Written By: Morgan Jones – Corporate Finance
Transfer pricing is the result of the globalisation of our economies. On the one hand, big groups and banks are targeting all kinds of markets and countries; on the other, countries are competing to attract business with advantageous tax systems. “The phenomenon has intensified with the crisis. States preferred to keep businesses on their territory and increase taxation on household incomes and consumption,” explained John Christensen, director of the Tax Justice Network.
The OECD (Organisation for Economic Co-operation and Development) and the EU (European Union) have taken the problem head-on to modernize the rules of international taxation.
There are generally five accepted methods to determine the price of transactions and services between companies. They consist of three “traditional transaction” methods:
- the comparable uncontrolled-price method,
- the resale-price method, and
- the cost-plus method.
And two “transactional profit” methods:
- the transactional net-margin method, and
- the transactional profit-split method.
Both the OECD and the EU are constantly revising the rules to adapt them or to be more precise. The OECD established in 2015 a project to revise tax rules called Action Plan on Base Erosion and Profit Shifting (BEPS). But even for regulators, defining the conditions under which the method chosen is the most appropriate is a difficult task. Since 2015, Chapters 8-10 and 13, referring to transfer pricing, are constantly fed new reports and guidelines. Chapter 8-10 “Aligning transfer pricing outcomes with value creation” contain transfer-pricing guidance in relation to intangibles, including hard-to-value ones; to risks and capital; and to other high-risk transactions. Chapter 13 on “Transfer pricing documentation and country-by-country reporting” contains guidelines and documentation, including the template for country-by-country reporting, to enhance transparency while taking into consideration compliance costs
The landscape is changing every day in business. In the past, transfer pricing was based on material goods that were relatively simple to evaluate. Things have become more complicated with the internationalization of trade and the advent of digital technology.
Banks are moving to the centre of transfer-pricing topics.

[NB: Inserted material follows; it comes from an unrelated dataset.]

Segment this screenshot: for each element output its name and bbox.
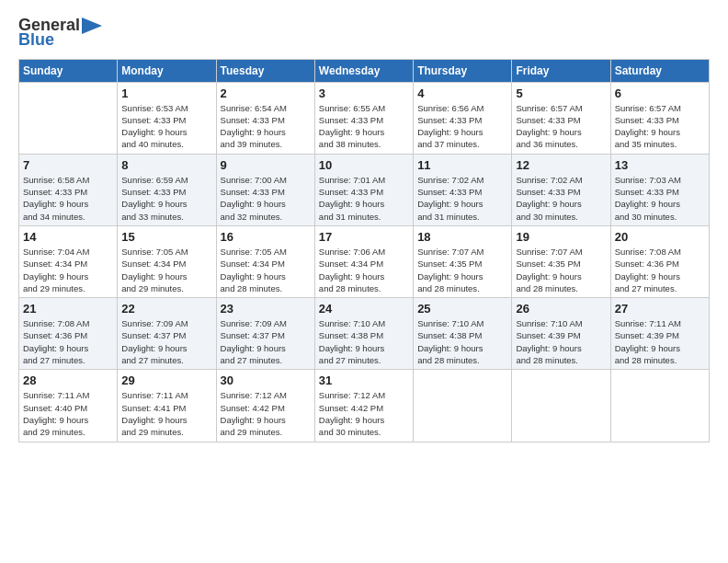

Large banks are losing themselves, knowing that the OECD doctrine in this area takes up several hundred pages. And Chapter 13 of the BEPS now focuses on financial transactions, the core of banks’ activities. In the European Union, agreements between multinationals and EU member states have been more transparent since January 1, 2017. Since then, banks must transmit data on their customers to the tax authorities of the countries in which they operate. Subsequently, tax authorities must transfer this data automatically to foreign tax authorities.
Margrethe Vestager, a well-known member of the European Commission, has repeatedly led cases against the tax practices of big firms (such as Apple, Google, Gazprom, Amazon, McDonald’s, Volvo, Starbucks). Apple was fined a record €13 billion a few months ago as a result of tax arrangements with Ireland, although an appeal is pending.
The complexity and subjectivity of methods and documentation to justify calculations often leads to enormous transfer-pricing files and sometimes several years of trials between multinational groups and tax authorities. The final results of the trials are not always unfavourable to multinational groups. Just recently, the US Internal Revenue Service lost its case against Amazon and was rebuked by the tax court for “acting in an arbitrary, capricious, and unreasonable manner when it applied a discounted-cash-flow method to a cost-sharing arrangement that Amazon.com made with its Luxembourg subsidiary”. The case involved more than $234 million in assessed tax deficiencies for 2005 and 2006.
For banks, choosing and developing transfer-pricing methods can be a nightmare, as:
- all transactions are dematerialized, and determining their costs necessitates aggregating information-technology costs and splitting the costs for each type of transaction;
- the quotation of financial transactions on the market is changing every second; and determining a fair price for a counterpart in the group involves a mix of the market-price approach and the risk costs to apply to their own subsidiaries;
- banks are also responsible for providing the information of their clients to tax authorities.
Taking the simple example of the financial costs of deposits and loans, one can see how the topic is delicate when looking at the recent UK’s tax authority HMRC’s guidance related to cash pooling. This guideline in the International Manual finalised in February 2017 challenges whether a long-term or “structural” deposit is an arm’s-length arrangement. Long-term deposits should be clearly distinguished and could be qualified as long-term loans, meaning with higher rates.
In the UK, tax authorities will seek for financial transactions:
- details on the terms and commercial arrangements related to the deposits that impact the UK;
- the rates earned or paid and any changes during the year;
- transfer-pricing documentation specific to the cash-pool policy, including a functional analysis that incorporates the header company, even if it is not in the UK;
- the legal arrangements with the third-party bank; and
- economic support for the transfer pricing.
Banks will certainly be even more challenged by tax authorities in the future.